While there is a lot of spirituality permeating the human net, there is too much ego for spirituality to really be effective.  Everyone wants to be a star.  Everyone wants to shine out, to be important.  Social media can be notoriously ego-building.  We profile ourselves so others will notice:  “Isn’t she wonderful!”  “What a great idea!”  “You are really special!”  Teachers know the difficulty of educating students today.   God forbid a teacher should give a student a “B,” even worse, a “C.”  They will likely hear from the parents and the administration.  We can no longer effectively criticize another’s work or suggest that it needs improvement. Everyone wants to be accepted as they are;  every student wants an “A,” even if the work is mediocre.  We can no longer distinguish between what is truly excellent and what is average, whether in education or spirituality.  It is all lumped together as “super smart” or “really great,” a “superstar in the making” when, in fact, what is being produced is neither smart nor great.  It is acceptable—ok—nothing more.

The internet has compounded our lack of excellence, whether it is spiritual excellence, mental excellence or physical excellence.  Everyone seems to be copying from everyone else, especially if they think the “other” might have a head’s up or a lead in the competition we have imagined for ourselves.  Everything is a game, and everyone wants to be on the winning side.  In this respect, spirituality has become mundane, prosaic.
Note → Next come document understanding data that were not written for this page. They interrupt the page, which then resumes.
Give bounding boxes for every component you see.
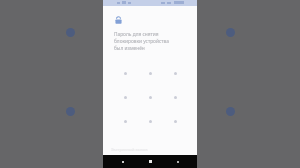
staticText: блокировки устройства	[114, 38, 169, 45]
button[interactable]: Экстренный вызов	[111, 147, 148, 152]
button[interactable]: Unlock pattern	[103, 64, 197, 130]
button[interactable]: Recent apps	[172, 156, 183, 167]
staticText: Экстренный вызов	[111, 147, 148, 152]
staticText: был изменён	[114, 45, 145, 52]
button[interactable]: Back	[117, 156, 128, 167]
button[interactable]: Home	[145, 156, 156, 167]
staticText: Пароль для снятия	[114, 31, 159, 38]
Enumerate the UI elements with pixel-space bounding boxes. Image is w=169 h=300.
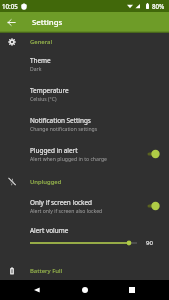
staticText: Dark — [30, 66, 42, 73]
button[interactable]: Toggle — [147, 200, 160, 212]
button[interactable]: Back — [0, 12, 22, 33]
staticText: Celsius (°C) — [30, 96, 57, 103]
staticText: 80% — [152, 2, 165, 10]
staticText: Unplugged — [30, 178, 62, 186]
button[interactable]: Plugged in alert — [0, 141, 169, 171]
button[interactable]: Only if screen locked — [0, 193, 169, 223]
button[interactable]: Notification Settings — [0, 111, 169, 141]
staticText: Notification Settings — [30, 116, 91, 125]
staticText: Only if screen locked — [30, 198, 93, 207]
staticText: 90 — [146, 239, 153, 247]
button[interactable]: Home — [75, 280, 95, 300]
staticText: Change notification settings — [30, 126, 98, 133]
staticText: Settings — [32, 17, 63, 28]
staticText: General — [30, 38, 53, 46]
button[interactable]: Recents — [122, 280, 142, 300]
staticText: Plugged in alert — [30, 146, 78, 155]
button[interactable]: Theme — [0, 51, 169, 81]
button[interactable]: Alert volume slider — [30, 239, 137, 247]
staticText: Alert only if screen also locked — [30, 208, 103, 215]
staticText: Theme — [30, 56, 51, 65]
staticText: Alert when plugged in to charge — [30, 156, 107, 163]
button[interactable]: Toggle — [147, 148, 160, 160]
staticText: 10:05 — [2, 2, 18, 10]
staticText: Alert volume — [30, 226, 69, 235]
button[interactable]: Back — [27, 280, 47, 300]
staticText: Battery Full — [30, 267, 63, 275]
staticText: Temperature — [30, 86, 69, 95]
button[interactable]: Temperature — [0, 81, 169, 111]
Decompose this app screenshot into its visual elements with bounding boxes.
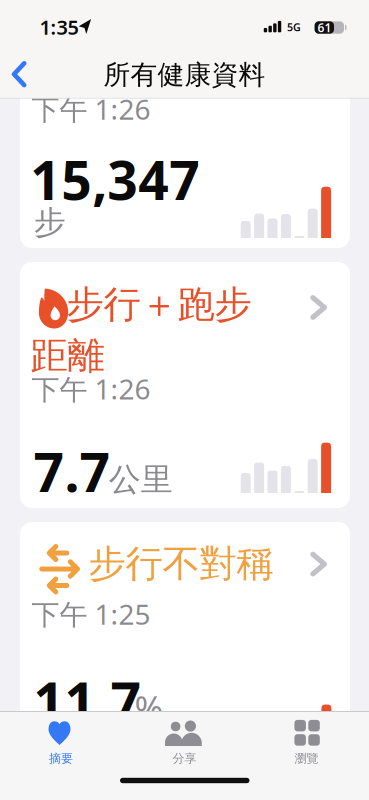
staticText: 下午 1:26 <box>32 370 151 407</box>
staticText: 下午 1:25 <box>32 595 151 632</box>
staticText: 分享 <box>172 751 196 766</box>
staticText: 15,347 <box>30 144 200 215</box>
button[interactable]: 步行不對稱 11.7 % <box>20 522 350 762</box>
staticText: 步行不對稱 <box>88 541 273 587</box>
staticText: 步 <box>34 203 66 242</box>
button[interactable]: Back <box>12 61 28 88</box>
staticText: 61 <box>317 20 331 36</box>
staticText: 7.7 <box>34 436 111 507</box>
button[interactable]: 分享 <box>140 713 230 769</box>
staticText: 所有健康資料 <box>104 58 266 91</box>
staticText: 公里 <box>109 460 173 499</box>
staticText: 摘要 <box>49 751 73 766</box>
staticText: 1:35 <box>39 14 78 40</box>
staticText: 距離 <box>30 333 104 379</box>
button[interactable]: 摘要 <box>16 713 106 769</box>
staticText: 下午 1:26 <box>32 90 151 128</box>
staticText: % <box>134 685 164 731</box>
staticText: 5G <box>287 20 301 34</box>
button[interactable]: 瀏覽 <box>262 713 352 769</box>
button[interactable]: 步數 15,347 步 <box>20 70 350 248</box>
button[interactable]: 步行 + 跑步距離 7.7 公里 <box>20 262 350 508</box>
staticText: 步行＋跑步 <box>67 282 252 328</box>
staticText: 11.7 <box>34 666 142 736</box>
staticText: 瀏覽 <box>294 751 318 766</box>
One can find fifty different ways of practicing contemplation on the web, as if being fitted for a dress: “I like this method because it fits me.” Spirituality abounds but the truth is, there are very few real spiritual people.

The truly spiritual person never defines oneself as “spiritual,” no less “deeply spiritual,” because the truly spiritual are truly other-centered. This morning I gave a talk on Francis of Assisi.  Every time I recount his life, I am in awe at his spiritual genius.  He described himself as a “simple and ignorant” (or illiterate) person.  “What a person is before God,” he said, “that is what he or she is and nothing more.”   What?  Nothing more?  Francis, like many saints, had a one-track mind focused entirely on God.   The goal of his life was to fall in love with God completely and to become like Christ.   Francis did not want to become just a good person; he wanted a Godly life, one where Christ shone through every cell of his body, every word and gesture of his life.  Thomas of Celano, the earliest biographer of Francis, said that Jesus was “always on his lips and in his heart” and he described Francis’s intense Christ focus this way:

He was always with Jesus:
Jesus in his heart,
Jesus in his mouth,
Jesus in his ears,
Jesus in his eyes,
Jesus in his hands,
he bore Jesus always
in his whole body.   (Thomas of Celano 1:283)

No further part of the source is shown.